▶ Task instructions
Copy out the entries that follow, unchanged.

= = =

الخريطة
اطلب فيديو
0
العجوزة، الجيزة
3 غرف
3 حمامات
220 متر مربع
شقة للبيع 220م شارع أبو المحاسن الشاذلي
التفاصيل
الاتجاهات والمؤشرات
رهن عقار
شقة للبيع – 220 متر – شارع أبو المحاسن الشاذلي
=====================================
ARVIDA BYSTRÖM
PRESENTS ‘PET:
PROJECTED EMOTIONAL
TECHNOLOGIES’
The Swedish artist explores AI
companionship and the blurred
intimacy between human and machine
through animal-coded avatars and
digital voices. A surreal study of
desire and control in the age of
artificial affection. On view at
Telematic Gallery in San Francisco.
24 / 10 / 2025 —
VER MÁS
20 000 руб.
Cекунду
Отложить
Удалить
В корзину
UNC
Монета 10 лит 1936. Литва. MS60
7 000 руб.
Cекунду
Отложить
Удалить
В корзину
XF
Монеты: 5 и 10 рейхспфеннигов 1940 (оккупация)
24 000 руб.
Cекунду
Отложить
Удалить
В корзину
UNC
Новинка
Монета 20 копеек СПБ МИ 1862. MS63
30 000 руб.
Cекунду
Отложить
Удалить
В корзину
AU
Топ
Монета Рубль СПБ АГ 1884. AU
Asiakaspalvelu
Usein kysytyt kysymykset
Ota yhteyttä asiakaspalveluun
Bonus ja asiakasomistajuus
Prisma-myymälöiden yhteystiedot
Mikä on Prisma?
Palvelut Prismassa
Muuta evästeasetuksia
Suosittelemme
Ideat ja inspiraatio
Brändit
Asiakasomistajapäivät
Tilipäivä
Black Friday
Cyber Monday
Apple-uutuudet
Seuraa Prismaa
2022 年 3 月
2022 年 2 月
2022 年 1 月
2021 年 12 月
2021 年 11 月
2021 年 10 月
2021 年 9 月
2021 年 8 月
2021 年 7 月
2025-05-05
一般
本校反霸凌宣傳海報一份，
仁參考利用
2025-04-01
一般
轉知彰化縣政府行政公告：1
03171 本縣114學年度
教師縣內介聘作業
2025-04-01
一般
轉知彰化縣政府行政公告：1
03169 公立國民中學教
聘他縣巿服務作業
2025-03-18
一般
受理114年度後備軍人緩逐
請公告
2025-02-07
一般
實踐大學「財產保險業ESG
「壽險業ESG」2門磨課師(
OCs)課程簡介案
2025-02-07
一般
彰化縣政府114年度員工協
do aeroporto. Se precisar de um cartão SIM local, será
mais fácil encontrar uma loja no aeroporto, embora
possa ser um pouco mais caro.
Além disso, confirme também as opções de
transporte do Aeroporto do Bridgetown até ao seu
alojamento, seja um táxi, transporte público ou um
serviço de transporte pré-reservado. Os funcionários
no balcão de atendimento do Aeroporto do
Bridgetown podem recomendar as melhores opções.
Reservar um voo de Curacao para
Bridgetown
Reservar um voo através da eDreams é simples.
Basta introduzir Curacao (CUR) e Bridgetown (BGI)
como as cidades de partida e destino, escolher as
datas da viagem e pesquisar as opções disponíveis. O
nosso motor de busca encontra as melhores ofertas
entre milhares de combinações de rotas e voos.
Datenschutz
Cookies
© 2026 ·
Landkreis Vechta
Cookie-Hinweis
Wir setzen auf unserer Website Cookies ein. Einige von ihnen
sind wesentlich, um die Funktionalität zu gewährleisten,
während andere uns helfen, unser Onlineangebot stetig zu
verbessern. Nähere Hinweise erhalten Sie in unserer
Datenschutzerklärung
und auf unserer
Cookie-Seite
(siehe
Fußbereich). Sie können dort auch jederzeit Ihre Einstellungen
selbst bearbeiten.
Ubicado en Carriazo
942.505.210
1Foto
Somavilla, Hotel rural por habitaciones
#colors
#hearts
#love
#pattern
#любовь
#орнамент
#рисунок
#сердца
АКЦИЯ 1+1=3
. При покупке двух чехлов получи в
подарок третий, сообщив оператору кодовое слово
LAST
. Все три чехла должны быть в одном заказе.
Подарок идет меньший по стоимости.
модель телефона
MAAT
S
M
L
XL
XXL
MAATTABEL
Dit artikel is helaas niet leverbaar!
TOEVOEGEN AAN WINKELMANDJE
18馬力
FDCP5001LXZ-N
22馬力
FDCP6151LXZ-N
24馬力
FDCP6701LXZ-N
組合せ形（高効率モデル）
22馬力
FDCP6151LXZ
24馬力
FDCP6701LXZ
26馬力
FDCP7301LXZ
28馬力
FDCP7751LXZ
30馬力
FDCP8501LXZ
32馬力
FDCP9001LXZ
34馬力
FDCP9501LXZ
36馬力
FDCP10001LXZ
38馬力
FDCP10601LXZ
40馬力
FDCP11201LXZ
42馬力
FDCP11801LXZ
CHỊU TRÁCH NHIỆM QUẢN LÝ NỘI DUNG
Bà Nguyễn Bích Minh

= = =

▶ Written reply
الخريطة
اطلب فيديو
0
العجوزة، الجيزة
3 غرف
3 حمامات
220 متر مربع
شقة للبيع 220م شارع أبو المحاسن الشاذلي
التفاصيل
الاتجاهات والمؤشرات
رهن عقار
شقة للبيع – 220 متر – شارع أبو المحاسن الشاذلي
=====================================
ARVIDA BYSTRÖM
PRESENTS ‘PET:
PROJECTED EMOTIONAL
TECHNOLOGIES’
The Swedish artist explores AI
companionship and the blurred
intimacy between human and machine
through animal-coded avatars and
digital voices. A surreal study of
desire and control in the age of
artificial affection. On view at
Telematic Gallery in San Francisco.
24 / 10 / 2025 —
VER MÁS
20 000 руб.
Cекунду
Отложить
Удалить
В корзину
UNC
Монета 10 лит 1936. Литва. MS60
7 000 руб.
Cекунду
Отложить
Удалить
В корзину
XF
Монеты: 5 и 10 рейхспфеннигов 1940 (оккупация)
24 000 руб.
Cекунду
Отложить
Удалить
В корзину
UNC
Новинка
Монета 20 копеек СПБ МИ 1862. MS63
30 000 руб.
Cекунду
Отложить
Удалить
В корзину
AU
Топ
Монета Рубль СПБ АГ 1884. AU
Asiakaspalvelu
Usein kysytyt kysymykset
Ota yhteyttä asiakaspalveluun
Bonus ja asiakasomistajuus
Prisma-myymälöiden yhteystiedot
Mikä on Prisma?
Palvelut Prismassa
Muuta evästeasetuksia
Suosittelemme
Ideat ja inspiraatio
Brändit
Asiakasomistajapäivät
Tilipäivä
Black Friday
Cyber Monday
Apple-uutuudet
Seuraa Prismaa
2022 年 3 月
2022 年 2 月
2022 年 1 月
2021 年 12 月
2021 年 11 月
2021 年 10 月
2021 年 9 月
2021 年 8 月
2021 年 7 月
2025-05-05
一般
本校反霸凌宣傳海報一份，
仁參考利用
2025-04-01
一般
轉知彰化縣政府行政公告：1
03171 本縣114學年度
教師縣內介聘作業
2025-04-01
一般
轉知彰化縣政府行政公告：1
03169 公立國民中學教
聘他縣巿服務作業
2025-03-18
一般
受理114年度後備軍人緩逐
請公告
2025-02-07
一般
實踐大學「財產保險業ESG
「壽險業ESG」2門磨課師(
OCs)課程簡介案
2025-02-07
一般
彰化縣政府114年度員工協
do aeroporto. Se precisar de um cartão SIM local, será
mais fácil encontrar uma loja no aeroporto, embora
possa ser um pouco mais caro.
Além disso, confirme também as opções de
transporte do Aeroporto do Bridgetown até ao seu
alojamento, seja um táxi, transporte público ou um
serviço de transporte pré-reservado. Os funcionários
no balcão de atendimento do Aeroporto do
Bridgetown podem recomendar as melhores opções.
Reservar um voo de Curacao para
Bridgetown
Reservar um voo através da eDreams é simples.
Basta introduzir Curacao (CUR) e Bridgetown (BGI)
como as cidades de partida e destino, escolher as
datas da viagem e pesquisar as opções disponíveis. O
nosso motor de busca encontra as melhores ofertas
entre milhares de combinações de rotas e voos.
Datenschutz
Cookies
© 2026 ·
Landkreis Vechta
Cookie-Hinweis
Wir setzen auf unserer Website Cookies ein. Einige von ihnen
sind wesentlich, um die Funktionalität zu gewährleisten,
während andere uns helfen, unser Onlineangebot stetig zu
verbessern. Nähere Hinweise erhalten Sie in unserer
Datenschutzerklärung
und auf unserer
Cookie-Seite
(siehe
Fußbereich). Sie können dort auch jederzeit Ihre Einstellungen
selbst bearbeiten.
Ubicado en Carriazo
942.505.210
1Foto
Somavilla, Hotel rural por habitaciones
#colors
#hearts
#love
#pattern
#любовь
#орнамент
#рисунок
#сердца
АКЦИЯ 1+1=3
. При покупке двух чехлов получи в
подарок третий, сообщив оператору кодовое слово
LAST
. Все три чехла должны быть в одном заказе.
Подарок идет меньший по стоимости.
модель телефона
MAAT
S
M
L
XL
XXL
MAATTABEL
Dit artikel is helaas niet leverbaar!
TOEVOEGEN AAN WINKELMANDJE
18馬力
FDCP5001LXZ-N
22馬力
FDCP6151LXZ-N
24馬力
FDCP6701LXZ-N
組合せ形（高効率モデル）
22馬力
FDCP6151LXZ
24馬力
FDCP6701LXZ
26馬力
FDCP7301LXZ
28馬力
FDCP7751LXZ
30馬力
FDCP8501LXZ
32馬力
FDCP9001LXZ
34馬力
FDCP9501LXZ
36馬力
FDCP10001LXZ
38馬力
FDCP10601LXZ
40馬力
FDCP11201LXZ
42馬力
FDCP11801LXZ
CHỊU TRÁCH NHIỆM QUẢN LÝ NỘI DUNG
Bà Nguyễn Bích Minh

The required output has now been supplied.